:: What you are asked to do ::
Among the entries below, find every line that contains the string "from", then copy it.

:: Records shown ::
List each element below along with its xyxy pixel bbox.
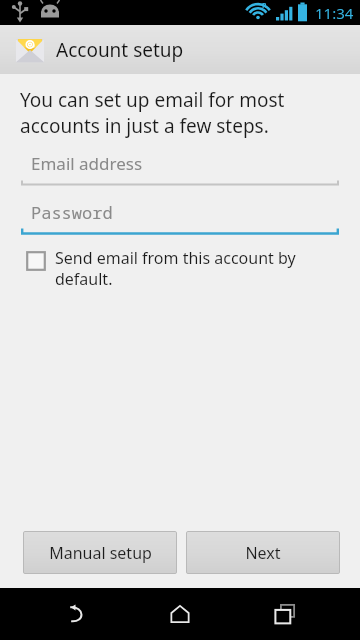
button[interactable]: Email address (21, 152, 339, 187)
staticText: 11:34 (315, 3, 354, 23)
staticText: Password (31, 201, 113, 224)
staticText: Manual setup (49, 542, 152, 564)
staticText: Email address (31, 152, 143, 175)
button[interactable]: Manual setup (23, 531, 177, 574)
staticText: Account setup (56, 37, 184, 63)
button[interactable]: Next (186, 531, 340, 574)
staticText: Next (245, 542, 281, 564)
staticText: Send email from this account by default. (55, 247, 296, 290)
button[interactable]: Home (150, 588, 210, 640)
staticText: You can set up email for most accounts i… (20, 87, 285, 139)
button[interactable]: Password (21, 201, 339, 236)
button[interactable]: Send email from this account by default (26, 247, 338, 290)
button[interactable]: Recent apps (255, 588, 315, 640)
other: Send email from this account by default (26, 251, 46, 271)
button[interactable]: Back (45, 588, 105, 640)
staticText: R (262, 1, 267, 11)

:: Result ::
staticText: Send email from this account by default. (55, 247, 296, 290)
button[interactable]: Send email from this account by default (26, 247, 338, 290)
other: Send email from this account by default (26, 251, 46, 271)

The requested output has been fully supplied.